La “bouée”, ou la roue de secours ne peuvent pas être à
l’échelle des enjeux sociétaux.
Face
à une mondialisation qui les rend perdants, nombre de personnes
pensent que des solutions personnelles et individuelles sont
les plus appropriées. Le progrès, ou réputé
tel, ne porte plus le projet de l'humanité. Il faut donc se
l'approprier ou s'en dégager, pour tenter de “s’en sortir”.
C’est dans ces conditions que chacune et chacun tente de
“maintenir la tête hors de l’eau” par ses propres moyens,
(et/ou pour son propre compte).
A force
de voir des individus prendre sans vergogne possession de la planète,
la réaction ordinaire est de "faire pareil", de s'en
sortir par soi même, de ne plus faire appel à qui que ce soit.
Le monde apparaît bien comme étant celui des
prédateurs. La réaction est logique, bien que totalement
insatisfaisante, trop courte.
Au
milieu de ce courant là, la solution de type "new
age" semble être la bonne, par ce
qu'intègrant la santé du corps et/ou de l'esprit, elle se
situe bien en dehors de ce monde mécaniste et matérialiste.
Or,
que font les industriels du numérique, les GAFA par exemple ? Ils
ouvrent une démarche de "salvation" de l'humanité par le
développement mécaniste de l'individu et le nomment le
trans-humanisme. C'est par
ce canal que se fait le retour à l'eugénisme.

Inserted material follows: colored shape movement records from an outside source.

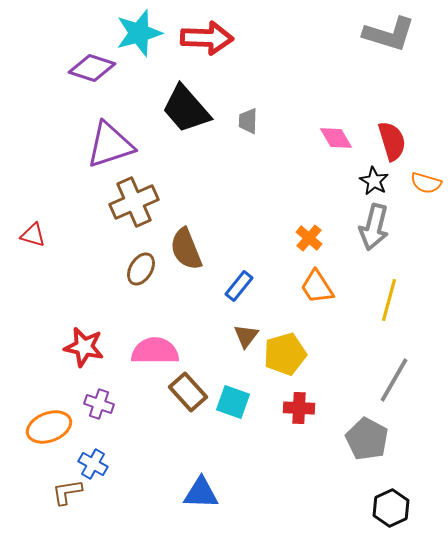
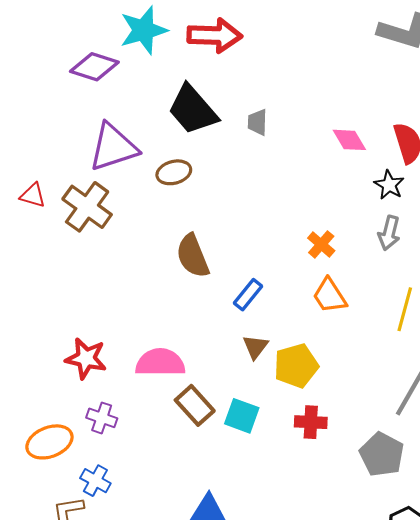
brown cross: (134, 202) -> (87, 207), moved, turned -30
gray arrow: (374, 227) -> (389, 233), size x0.7
red triangle: (33, 235) -> (33, 195), moved
brown ellipse: (141, 269) -> (174, 172), moved, turned 44

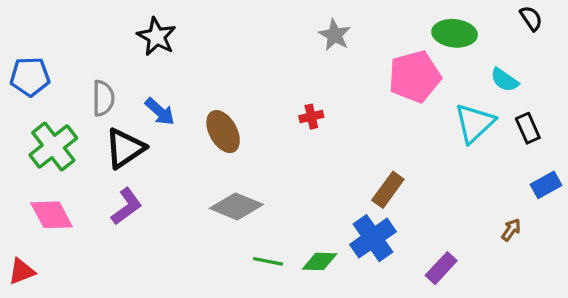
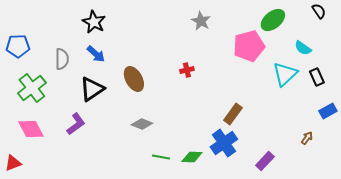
green ellipse: (455, 33) -> (273, 20), turned -45
blue arrow: (160, 112) -> (96, 54), moved
black triangle: (125, 148) -> (92, 89), moved
gray diamond: (236, 206) -> (142, 124), size x0.7

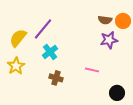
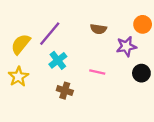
brown semicircle: (105, 20) -> (98, 29), moved
pink line: (92, 70) -> (97, 72), moved
black circle: (117, 93) -> (141, 73), moved

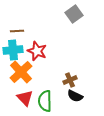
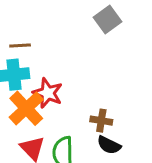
red star: (37, 51) -> (48, 93), moved
brown cross: (70, 80) -> (101, 121), turned 32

Sauver
l'humanité, d'accord, mais de quoi, comment, et pour quoi faire
?
Quelle est
cette finalité que vise le transhumanisme ? Eh bien, il s'agit de la
même finalité que celle que l'eugénisme cherchait :
développer, en l’espèce, les potentiels humains pour en
faire un "sur-humain", un humain nouveau aux pouvoirs et
capacités accrus. Même si ce n'est plus par la génétique, mais
par le développement technologique, la finalité, le résultat, sont
les mêmes.
La
démarche ne pouvant être et ne visant d’ailleurs pas à
être universelle, ce ne sont que quelques-uns qui y
accéderont (s'ils y arrivent). Il s'agit donc bien, encore une fois,
de constituer en fait une élite.
Mais
il y aura, là aussi, plus de perdants encore, comme le montrent les
journalistes Charles Parragin et Guillaume Renouard dans un article
érudit du Monde Diplomatique d’août dernier. La démarche
de développement de cette singularité ne serait, selon leurs
recherches, que l'apanage des GAFA, (plus quelques autres), pour
atteindre leurs propres objectifs de développement. Il s'agit en
fait de créer par aspiration le besoin de développement
technologique dont ils sont les propriétaires.
En bons
pompiers-pyromanes, ce qu’ils souhaitent, c’est de
valoriser un problème dont ils s’apprêtent à commercialiser la
solution. Il ne s'agirait donc pas d'un quelconque humanisme, mais
d'un simple développement commercial. Ce sont bien mes conclusions à
ce point, mais voyons cela de plus près.
Le
transhumanisme agit comme une planche ou promesse de salut en écho à
des "angoisses sociales" apocalyptiques : la planète
va mal, les crises économiques semblent se succéder, la pauvreté
menace de plus en plus de monde, les pénuries énergétiques se
profilent, etc... Alors, le courant trans-humaniste propose de
passer directement à la solution individuelle sans passer par la
case sociale, voire sociétale, comme si les sociétés
étaient dépassées.
Le développement artificiel de capacités
physiques et intellectuelles semble réenchanter un monde
fini. Le robot annoncé mais menaçant devient l'allié de l'humain.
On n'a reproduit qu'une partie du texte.